Can we all agree that if you run 7 miles and chase a toddler around all day, there should be a live-in masseuse at your house?
Thankfully, I have my
masseur husband who generously massages my poor little feet after my long days. However, yesterday, I decided it’d be fun to run errands all morning, bake during Liam’s nap time and then run 7 miles straight (for reals?!). My husband was out late at a work function and I was running solo all day…including massaging my own pounding feet so I could fall asleep.
Yeah, I totally earned these brownies.
It’s a good thing these brownies are basically health food and require little effort to ‘work them off’. I can basically have the entire batch after chasing Liam down to change his stinky diaper, right?
There is absolutely no added sugar in these babies, either (well, besides the powdered sugar photographed here, for added mouthwatering-ness)! They are completely sweetened with Medjool dates. Have I mentioned how much I am in love with Medjool dates?
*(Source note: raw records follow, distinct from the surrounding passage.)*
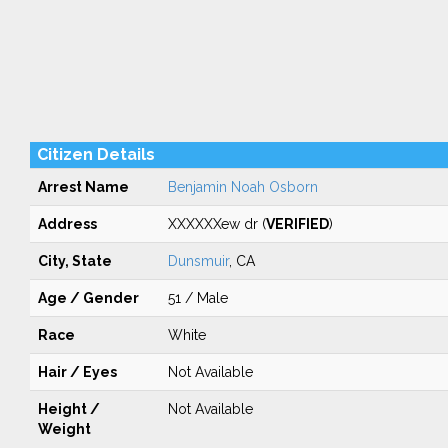
Citizen Details
Arrest Name
Benjamin Noah Osborn
Address
XXXXXXew dr (
VERIFIED
)
City, State
Dunsmuir
, CA
Age / Gender
51 / Male
Race
White
Hair / Eyes
Not Available
Height /
Not Available
Weight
To top it off, they happen to be vegan. Booya!
Cue licking the bowl.
The texture is slightly more cakey and apt to crumble, but the center is fudgy and delicious. Top with some coconut milk ice cream or banana soft serve and you’ve got yourself the most delectable and healthified dessert!
Vegan Date Brownies
adapted from readeat.pl
- 1 1/2 cups unbleached all-purpose flour
- 1/2 cup cocoa powder
- 1/4 teaspoon salt
- 1/4 teaspoon baking powder
- 1/4 teaspoon baking soda
- 2 cups pitted Medjool dates (I use Natural Delights)
- 1/2 cup water
- 3/4 cup coconut cream
- 1/2 cup olive oil
- 1/3 cup dairy free chocolate chips
- 1 teaspoon white vinegar
- 2 teaspoon vanilla extract
- Preheat the oven to 350°F.
- In a large bowl, combine the flour, cocoa powder, salt, baking powder and baking soda.
- In a sauce pan, bring the dates and water up to a boil and allow to simmer for 3 minutes.
- Blend the dates, water, coconut cream and oil together.
- In the same sauce pan, combine the date mixture and chocolate chips. Stir until chocolate is melted. Stir in the vinegar and vanilla.
- Stir the wet ingredients into the dry ingredients.
- Pour into an 8×8 pan that has been covered with parchment paper or non-stick foil. Bake for about 20 minutes.